On my local machine, I went from ~115KB/sec reads to ~9MB/sec reads for large
objects.

--- GetMethod.java.~1.55.~	2004-11-09 10:00:28.000000000 -0500
+++ GetMethod.java	2004-12-03 22:13:09.000000000 -0500
@@ -70,8 +70,11 @@
     // -------------------------------------------------------------- Constants
 
 
-    protected final int BUFFER_SIZE = 2048;
+    /** The default buffer size */
+    protected final int DEFAULT_BUFFER_SIZE = 2048;
 
+    /** The maximum buffer size */
+    protected final int MAX_BUFFER_SIZE = 200 * 1024;
 
 
     /**
@@ -393,7 +396,7 @@
             (resourceInputStream, input);
 
         // Copy the input stream to the output stream
-        exception = copyRange(istream, ostream);
+        exception = copyRange(istream, ostream, resourceInfo.length);
 
         // Clean up the input and output streams
         try {
@@ -544,11 +547,12 @@
      * @return Exception which occured during processing
      */
     private IOException copyRange(InputStream istream,
-                                  ServletOutputStream ostream) {
+                                  ServletOutputStream ostream,
+                                  long resourceLength) {
 
         // Copy the input stream to the output stream
         IOException exception = null;
-        byte buffer[] = new byte[input];
+        byte buffer[] = new byte[getBufferSize(resourceLength)];
         int len = buffer.length;
         while (true) {
             try {
@@ -591,7 +595,7 @@
         IOException exception = null;
         long bytesToRead = end - start + 1;
 
-        byte buffer[] = new byte[input];
+        byte buffer[] = new byte[getBufferSize(bytesToRead)];
         int len = buffer.length;
         while ( (bytesToRead > 0) && (len >= buffer.length)) {
             try {
@@ -615,6 +619,16 @@
 
     }
 
+    /**
+     * Get a reasonable buffer size.
+     */
+    private int getBufferSize(long resourceLength)
+    {
+        if (resourceLength <= 0)
+            return DEFAULT_BUFFER_SIZE;
+
+        return (int)Math.min(resourceLength, MAX_BUFFER_SIZE);
+    }
 
     /**
      * Parse the range header.
Comment 1 John Rousseau 2004-12-06 20:40:45 UTC
Created attachment 13657 [details]
Patch to improve buffer size allocation
Comment 2 James Mason 2004-12-07 06:12:07 UTC
John,

This looks good, and the performance improvements you've mentioned are
impressive. I'm concerned that the large maximum buffer size could lead to out
of memory errors. Perhaps making the maximum size a configurable parameter so
that administrators could choose the best speed/memory ratio?

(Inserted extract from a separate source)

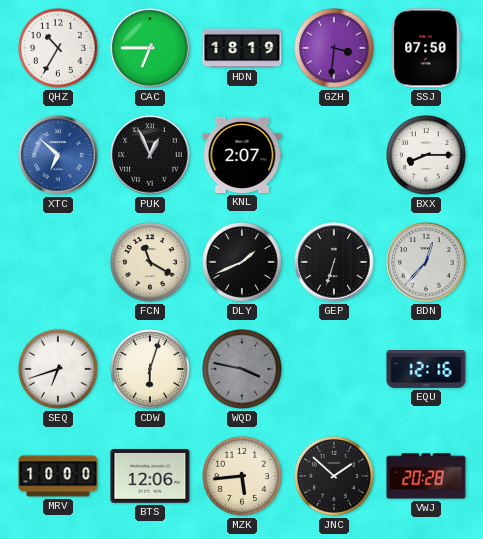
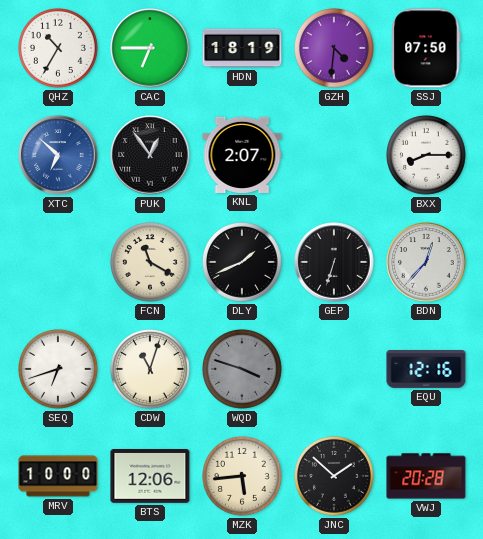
GZH: 3:31 -> 4:31
PUK: 12:56 -> 12:54
CDW: 6:03 -> 11:03
WQD: 3:47 -> 3:48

Another solution that might work for your case (since it sounds like the problem
is magnified your custom store) is the wrap the InputStream (or Reader) that you
pass to the NodeRevisionContent so that it maintains an internal buffer that's
larger than the webdav buffer.

-James
Comment 3 John Rousseau 2004-12-08 03:41:30 UTC
Hi James,

The performance improvement is definitely impacted by how expensive a single 
read operation is on our distributed archive. I suppose that many clients 
pulling down many large files at the same time could use a lot of memory, but 
I wouldn't think it would be an issue for modern machines.

A configurable MAX would definitely be preferable.

There is also another fixed-size buffer in GetMethod.java which I fixed today, 
but I don't have the sources handy right now. I'll update the patch tomorrow 
with the fix for that too if you like.

Thanks
-John
Comment 4 James Mason 2004-12-08 09:01:59 UTC
John,

That would be good :).

As for getting a parameter, from the SlideToken class you can use
getNamespaceConfig().getParameter("parameter-name") to access a parameter
defined in the namespace (in Domain.xml). This would be a good place to put the
buffer size.

-James
Comment 5 John Rousseau 2004-12-08 23:52:57 UTC
Created attachment 13689 [details]
Patch rev 2 with configurable max buffer size

Now uses a "max-get-buffer-size" config param to set the max buffer size.
Defaults to the old 2k size.
Comment 6 James Mason 2004-12-09 03:31:44 UTC
Patch committed.

Thanks for making the changes, John.